Complication #2: Garbage Collection
From what I've heard, Parrot has a stop-the-world mark-and-sweep garbage collector. That means that in order for any Task to do garbage collection, everyone has to first stop what they're doing and then wait while the garbage collector runs.
Optimally, I would want the garbage collector to work some other way, but that's well out of scope for my GSoC project. So the complication is just how to make everyone sync up.
My first idea on how to do this is just to make it part of rescheduling. When we reschedule, we check to see if anyone wants a GC run. If so, we sync up and wait for that to happen.

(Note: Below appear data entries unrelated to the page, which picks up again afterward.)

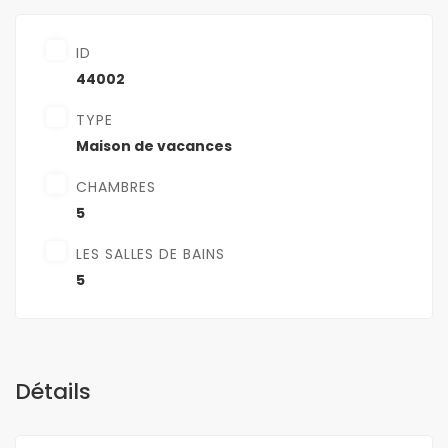
ID
44002
TYPE
Maison de vacances
CHAMBRES
5
LES SALLES DE BAINS
5
Détails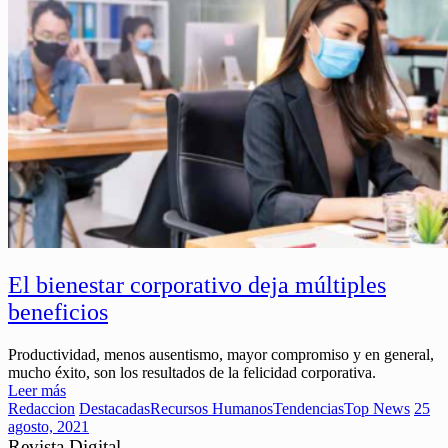
El bienestar corporativo deja múltiples
beneficios
Productividad, menos ausentismo, mayor compromiso y en general,
mucho éxito, son los resultados de la felicidad corporativa.
Leer más
Redaccion
Destacadas
Recursos Humanos
Tendencias
Top News
25
agosto, 2021
Revista Digital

If we're pre-empting with signals then we can signal everyone to reschedule (and GC) right now. If not, the process may just have to sit there and wait for everyone else to reschedule at the end of the quantum.
Complication #3: I still don't really know what Parrot is doing.
Complication #3 was supposed to be "Shared Data" and talk about how some data needs locking, but really I can't say anything useful about that yet.
So... I need to go read the code some more.